Implementation of all five canonical agentic workflow patterns in mshell

This diagram illustrates the complete implementation of all five canonical agentic workflow patterns in mshell, a polyglot AI-and-mathematics powered shell environment that combines: 7 programming languages (Bash, Python, C, C++, Rust, Go, Lua), 3 LLM vendor backends (Ollama, Claude, OpenAI or connecting throw llm linux evaluation framework), up to 3 different models active simultaneously within a single workflow, direct execution of pre-written code blocks in any supported language, and native mshell commands — all orchestrated from plain Markdown documents.
Pattern 1 — Prompt Chaining shows a sequential pipeline where language blocks and LLM calls alternate, each step consuming the previous output via <var and producing the next via >var. Different models (@1, @2, @3) can be assigned to different steps in the same chain.
Pattern 2 — Routing demonstrates LLM-driven conditional branching: a router model classifies the task and emits a single keyword; the if=var:value fence attribute gates execution so only the matching language branch runs.
Pattern 3 — Parallelization is the newest addition: the async fence attribute triggers a fork(), launching the block in a child process. Results are written to uniquely named temp files (keyed by parent/child PID pair) and collected at an await=var1,var2 barrier via waitpid(). Writes to the shared session context (/tmp/mshell_ctx_<pid>/) are protected by flock().
Pattern 4 — Evaluator-Optimizer implements iterative refinement via <!–@loop max=N until=var:value–> / <!–@end_loop–>. A generator model produces output, an evaluator model scores it, and the loop continues until the verdict matches the expected value or the safety cap is reached.

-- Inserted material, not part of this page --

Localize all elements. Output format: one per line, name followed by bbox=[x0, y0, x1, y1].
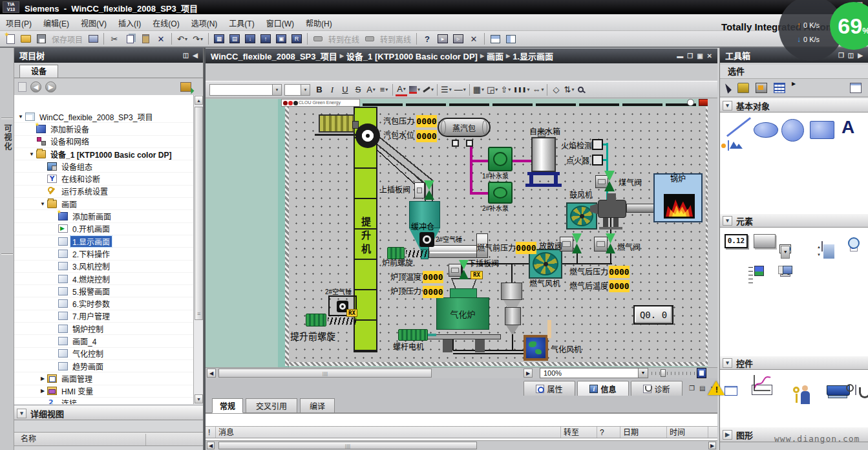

Pattern 5 — Orchestrator uses <!–@Nx_md–> to have an LLM generate a complete Markdown document at runtime, which is then executed recursively by parse_and_execute_markdown(). The subtask structure is entirely dynamic — unknown at authoring time.

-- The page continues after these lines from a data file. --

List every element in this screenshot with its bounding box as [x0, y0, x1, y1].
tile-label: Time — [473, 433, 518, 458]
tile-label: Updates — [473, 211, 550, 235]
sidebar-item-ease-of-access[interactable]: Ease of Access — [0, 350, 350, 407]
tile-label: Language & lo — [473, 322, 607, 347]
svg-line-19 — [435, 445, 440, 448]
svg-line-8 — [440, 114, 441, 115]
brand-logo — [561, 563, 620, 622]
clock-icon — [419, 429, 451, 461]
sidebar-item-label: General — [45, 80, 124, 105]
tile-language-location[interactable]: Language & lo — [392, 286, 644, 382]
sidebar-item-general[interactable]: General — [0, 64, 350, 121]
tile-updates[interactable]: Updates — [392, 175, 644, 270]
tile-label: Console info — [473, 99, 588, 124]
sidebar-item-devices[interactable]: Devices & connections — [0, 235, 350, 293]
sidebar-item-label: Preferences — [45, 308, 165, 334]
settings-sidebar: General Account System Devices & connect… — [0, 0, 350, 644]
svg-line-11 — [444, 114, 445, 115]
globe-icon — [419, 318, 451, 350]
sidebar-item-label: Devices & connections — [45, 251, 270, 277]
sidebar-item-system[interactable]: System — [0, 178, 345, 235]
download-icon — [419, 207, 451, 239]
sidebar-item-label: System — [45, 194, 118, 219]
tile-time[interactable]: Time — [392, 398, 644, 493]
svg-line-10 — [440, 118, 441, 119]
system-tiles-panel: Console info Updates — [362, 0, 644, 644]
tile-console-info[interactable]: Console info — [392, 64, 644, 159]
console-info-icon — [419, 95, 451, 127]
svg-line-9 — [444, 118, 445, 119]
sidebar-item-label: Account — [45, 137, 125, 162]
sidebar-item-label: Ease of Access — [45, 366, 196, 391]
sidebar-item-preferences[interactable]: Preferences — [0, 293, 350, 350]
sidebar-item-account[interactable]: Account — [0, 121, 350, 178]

The Full Pipeline at the bottom shows all five patterns composing naturally in a single .md document, sharing session state through the context directory.
Because mshell supports all five patterns natively in plain Markdown — across seven programming languages, multiple LLM vendors and models, executable code blocks, and native shell commands — it serves as a universal agentic execution environment requiring no external orchestration framework and supporting all five canonical agentic workflow patterns.